Without the woman’s knowledge or consent, the entire interaction was filmed and live-streamed to over 20,000 people on the Chinese video site Huya, considered the Twitch of China, according to a report by Beijing Youth Daily (link in Chinese).

Huya, which is listed in New York, has since banned any kind of live-streaming of passengers by drivers, according to a company statement posted on its official Weibo account (link in Chinese).

Other Chinese female passengers have had to deal with similar intrusions into their privacy during their rides, the newspaper also reported. These incidents closely resemble a recent case in the United States, in which an Uber and Lyft driver was found to have live-streamed his passengers to thousands of people on Twitch.

But these incidents in China are all the more unsettling, coming as China’s tech scene is rocked by two rapes and murders of female carpooling passengers in just three months. A #BoycottDidi (link in Chinese) campaign has gathered steam on Weibo as the company struggles to deal with the huge public backlash. Didi has fired two of its top executives and suspended operations of its car-pooling service, Hitch.

As the scandals pile up, people are wondering: can China’s ride-sharing startups protect the women who use its services? A recent review of court records by the South China Morning Post revealed that there have been at least a dozen sexual-assault convictions involving Didi drivers and female passengers.

Meanwhile, the company has also come under fire for being complicit in promoting a sexually predatory culture on Hitch, its car-pooling service. Its ads for the service are full of sexual innuendos, portraying it as a way for drivers to find romantic possibilities. The service had also allowed drivers to share comments about passengers’ looks.

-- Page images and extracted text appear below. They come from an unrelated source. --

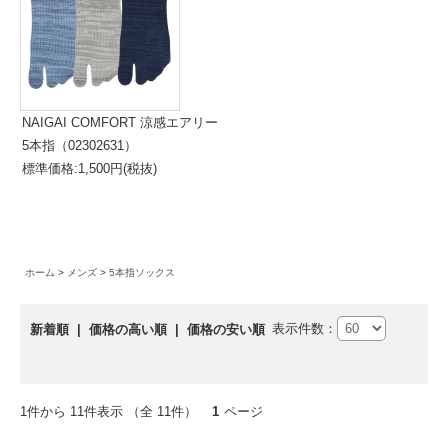
NAIGAI COMFORT 涼感エアリー
5本指（02302631）
標準価格:1,500円(税抜)
ホーム
メンズ
5本指ソックス
表示件数：
新着順
|
価格の高い順
|
価格の安い順
1件から 11件表示 （全 11件）
1
ページ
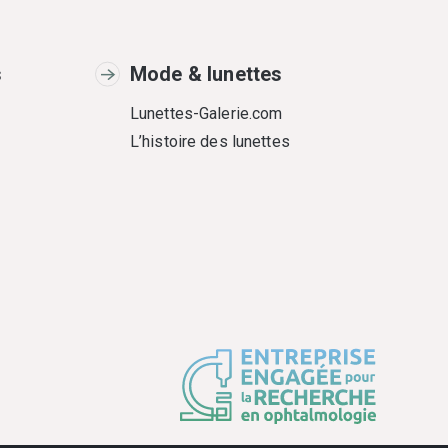
s
Mode & lunettes
Lunettes-Galerie.com
L’histoire des lunettes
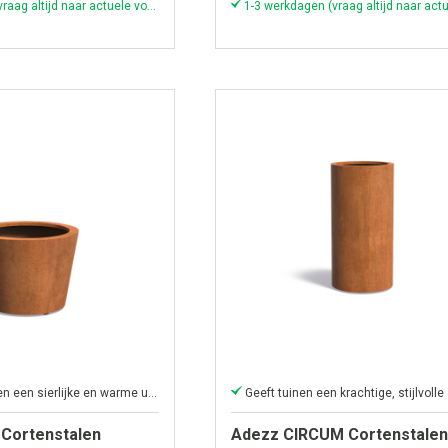
1-3 werkdagen (vraag altijd naar actuele voorraad & levertijd!)
Geeft (park)tuinen een sierlijke en warme uitstraling
Cortenstalen
Adezz CIRCUM Cortenstalen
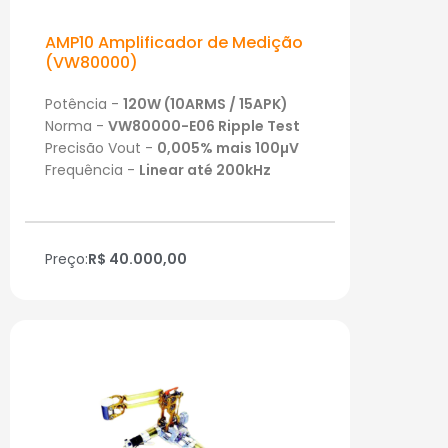
AMP10 Amplificador de Medição
(VW80000)
Potência -
120W (10ARMS / 15APK)
Norma -
VW80000-E06 Ripple Test
Precisão Vout -
0,005% mais 100µV
Frequência -
Linear até 200kHz
Preço:
R$ 40.000,00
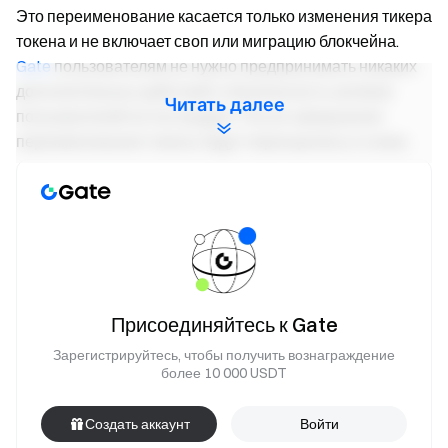
Это переименование касается только изменения тикера
токена и не включает своп или миграцию блокчейна.
Gate
пользователям не нужно предпринимать никаких
дополнительных действий, и безопасность активов
Читать далее
пользователей не пострадает. После завершения
переименования токены будут переоценены и снова
добавлены в список с новым тикером. Пожалуйста,
оставайтесь на связи для получения дальнейших
объявлений.
Депозит СКОРО:
https://www.gate.com/myaccount/deposit/SOON
Торговля СКОРО:
Присоединяйтесь к Gate
https://www.gate.com/trade/SOON_USDT
Зарегистрируйтесь, чтобы получить вознаграждение
Команда Gate
более 10 000 USDT
25 апреля 2025 года
Создать аккаунт
Войти
Шлюз в мир Крипто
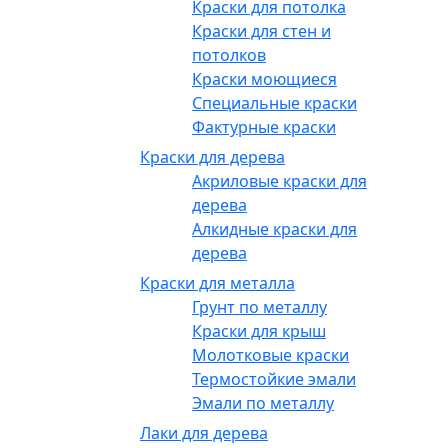
Краски для потолка
Краски для стен и
потолков
Краски моющиеся
Специальные краски
Фактурные краски
Краски для дерева
Акриловые краски для
дерева
Алкидные краски для
дерева
Краски для металла
Грунт по металлу
Краски для крыш
Молотковые краски
Термостойкие эмали
Эмали по металлу
Лаки для дерева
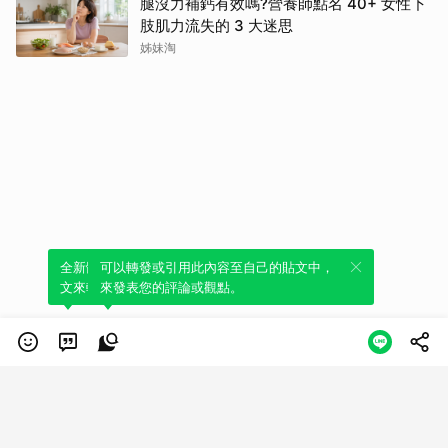
腿沒力補鈣有效嗎?營養師點名 40+ 女性下
肢肌力流失的 3 大迷思
姊妹淘
全新體驗！一鍵引用此內容，透過發布貼
可以轉發或引用此內容至自己的貼文中，
文來輕鬆表達個人立場。
來發表您的評論或觀點。
類別
服務條款
隱私權政策
服務聲明
© LINE Plus Corporation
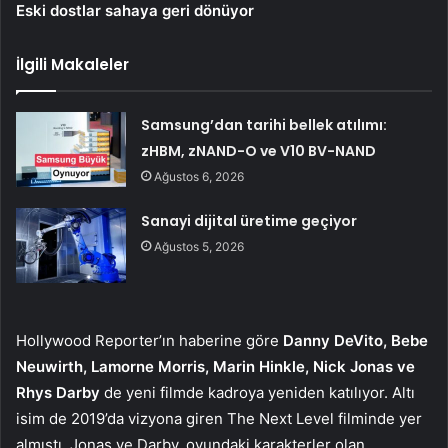
Eski dostlar sahaya geri dönüyor
İlgili Makaleler
Samsung’dan tarihi bellek atılımı:
zHBM, zNAND-O ve V10 BV-NAND
Ağustos 6, 2026
Sanayi dijital üretime geçiyor
Ağustos 5, 2026
Hollywood Reporter’ın haberine göre
Danny DeVito, Bebe
Neuwirth, Lamorne Morris, Marin Hinkle, Nick Jonas ve
Rhys Darby
de yeni filmde kadroya yeniden katılıyor. Altı
isim de 2019’da vizyona giren The Next Level filminde yer
almıştı. Jonas ve Darby, oyundaki karakterler olan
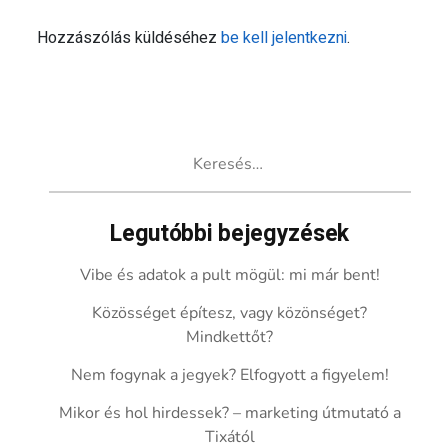
Hozzászólás küldéséhez
be kell jelentkezni
.
Keresés:
Legutóbbi bejegyzések
Vibe és adatok a pult mögül: mi már bent!
Közösséget építesz, vagy közönséget?
Mindkettőt?
Nem fogynak a jegyek? Elfogyott a figyelem!
Mikor és hol hirdessek? – marketing útmutató a
Tixától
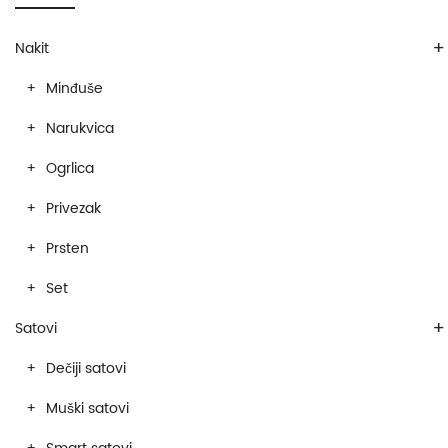
+
Nakit
Minđuše
Narukvica
Ogrlica
Privezak
Prsten
Set
+
Satovi
Dečiji satovi
Muški satovi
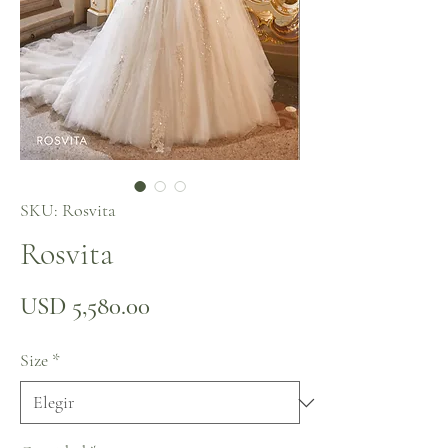
SKU: Rosvita
Rosvita
Precio
USD 5,580.00
Size
*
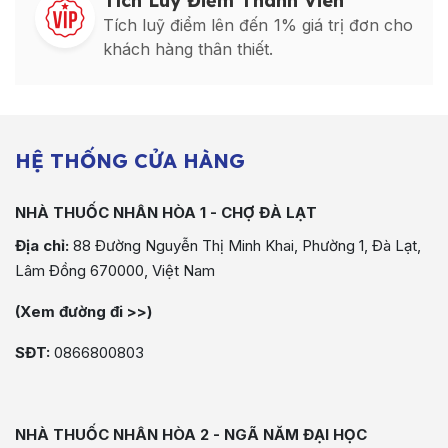
Tích Luỹ Điểm Thành Viên
Tích luỹ điểm lên đến 1% giá trị đơn cho
khách hàng thân thiết.
HỆ THỐNG CỬA HÀNG
NHÀ THUỐC NHÂN HÒA 1 - CHỢ ĐÀ LẠT
Địa chỉ:
88 Đường Nguyễn Thị Minh Khai, Phường 1, Đà Lạt,
Lâm Đồng 670000, Việt Nam
(Xem đường đi >>)
SĐT:
0866800803
NHÀ THUỐC NHÂN HÒA 2 - NGÃ NĂM ĐẠI HỌC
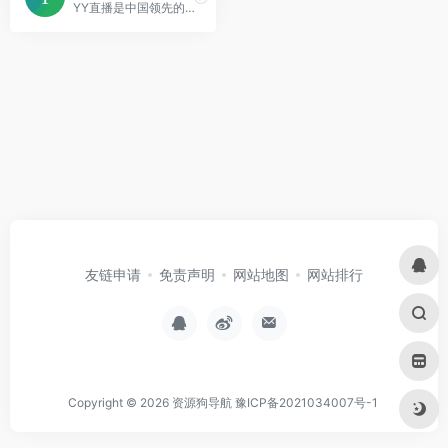
YY直播是中国领先的互动直播平台之一。
友链申请
免责声明
网站地图
网站排行
Copyright © 2026
资源狗导航
豫ICP备2021034007号-1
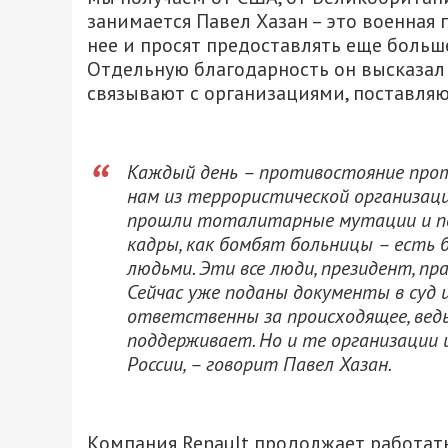
занимается Павел Хазан – это военная 
нее и просят предоставлять еще больше
Отдельную благодарность он высказал 
связывают с организациями, поставл
Каждый день – противостояние проти
нам из террористической организаци
прошли тоталитарные мутации и пе
кадры, как бомбят больницы – есть 
людьми. Эти все люди, президент, пр
Сейчас уже поданы документы в суд 
ответственны за происходящее, ведь
поддерживает. Но и те организации
России, – говорит Павел Хазан.
Компания Renault продолжает работать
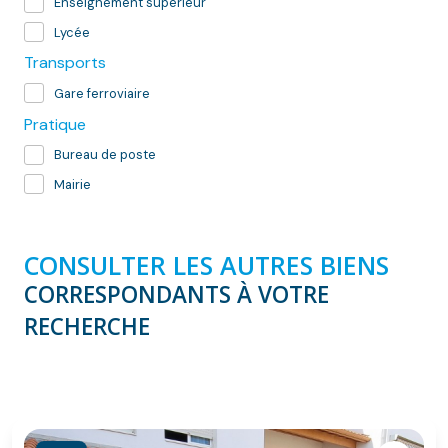
Enseignement supérieur
Lycée
Transports
Gare ferroviaire
Pratique
Bureau de poste
Mairie
CONSULTER LES AUTRES BIENS
CORRESPONDANTS À VOTRE
RECHERCHE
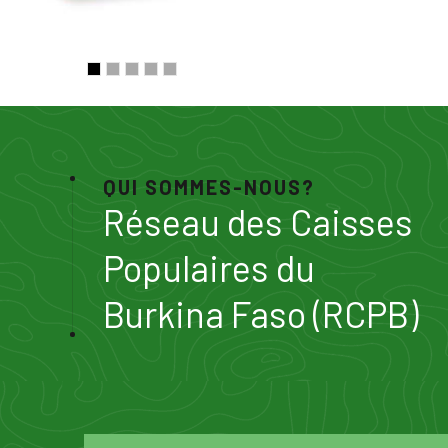
QUI SOMMES-NOUS?
Réseau des Caisses
Populaires du
Burkina Faso (RCPB)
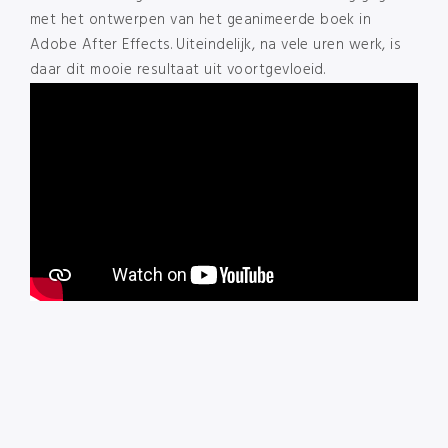
met het ontwerpen van het geanimeerde boek in
Adobe After Effects. Uiteindelijk, na vele uren werk, is
daar dit mooie resultaat uit voortgevloeid.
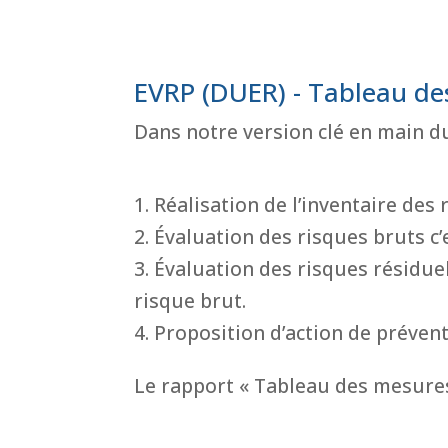
EVRP (DUER) - Tableau de
Dans notre version clé en main d
Réalisation de l’inventaire des 
Évaluation des risques bruts c
Évaluation des risques résidue
risque brut.
Proposition d’action de prévent
Le rapport « Tableau des mesures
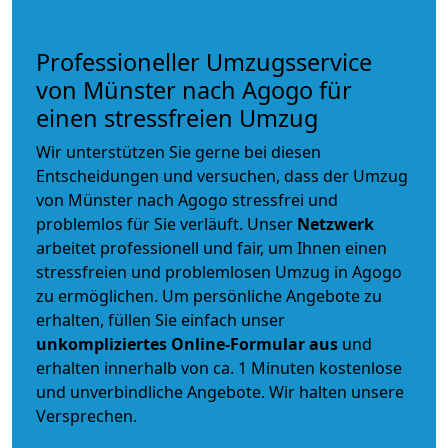
Professioneller Umzugsservice
von Münster nach Agogo für
einen stressfreien Umzug
Wir unterstützen Sie gerne bei diesen
Entscheidungen und versuchen, dass der Umzug
von Münster nach Agogo stressfrei und
problemlos für Sie verläuft. Unser
Netzwerk
arbeitet
professionell und fair
, um Ihnen einen
stressfreien und problemlosen Umzug
in Agogo
zu ermöglichen. Um persönliche Angebote zu
erhalten, füllen Sie einfach unser
unkompliziertes Online-Formular aus
und
erhalten innerhalb von ca. 1 Minuten kostenlose
und unverbindliche Angebote. Wir halten unsere
Versprechen.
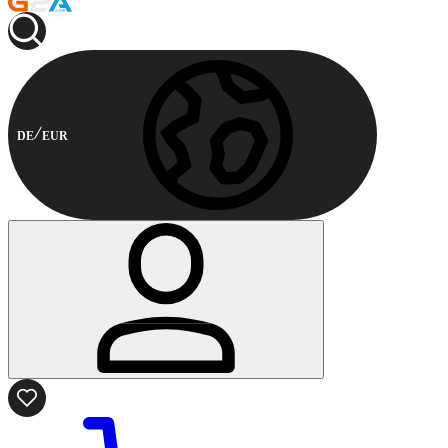
DE
EUR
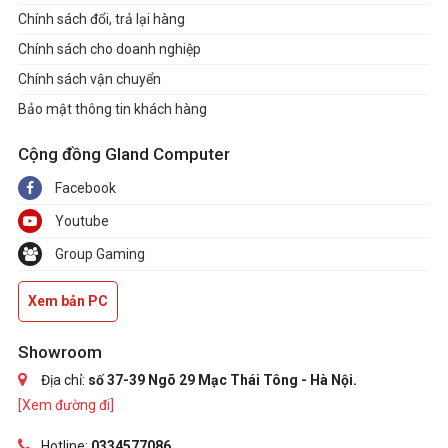
Chính sách đổi, trả lại hàng
Chính sách cho doanh nghiệp
Chính sách vận chuyển
Bảo mật thông tin khách hàng
Cộng đồng Gland Computer
Facebook
Youtube
Group Gaming
Xem bản PC
Showroom
Địa chỉ:
số 37-39 Ngõ 29 Mạc Thái Tông - Hà Nội.
[Xem đường đi]
Hotline:
0334577086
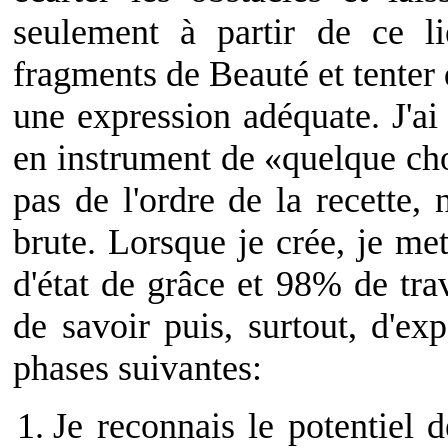
seulement à partir de ce l
fragments de Beauté et tenter 
une expression adéquate. J'ai
en instrument de «quelque cho
pas de l'ordre de la recette,
brute. Lorsque je crée, je m
d'état de grâce et 98% de trav
de savoir puis, surtout, d'ex
phases suivantes:
Je reconnais le potentiel d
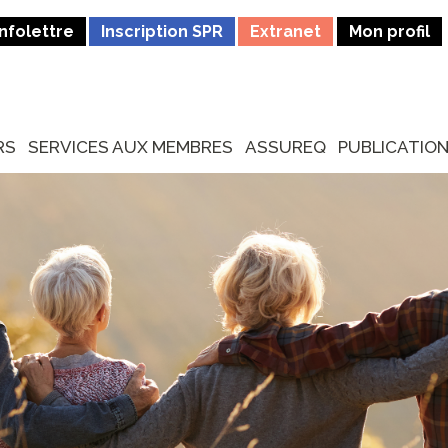
Infolettre
Inscription SPR
Extranet
Mon profil
RS
SERVICES AUX MEMBRES
ASSUREQ
PUBLICATIO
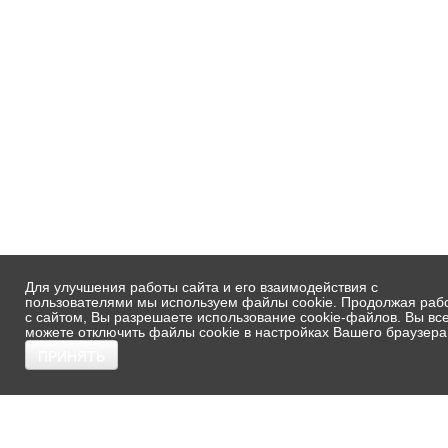
Для улучшения работы сайта и его взаимодействия с
пользователями мы используем файлы cookie. Продолжая раб
с сайтом, Вы разрешаете использование cookie-файлов. Вы вс
можете отключить файлы cookie в настройках Вашего браузера
ПРИНЯТЬ
ОБРАТИТЕ ВНИМАНИЕ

While these problems are not unique to China—Uber, for example, has grappled with safety issues—they may hint at a more widespread problem in which the explosive growth of China’s startups have fueled a corporate culture where money is prioritized over the safety and well-being of users.

“China has grown so fast that many facets of life—shopping, online banking, transportation—lack the sort of established incumbents common in the West,” wrote Li Yuan (paywall), an Asia tech columnist for the New York Times, this week. “Tech companies can swoop in and become dominant in those areas. That makes Chinese companies appealing to investors. It also makes them potentially dangerous.”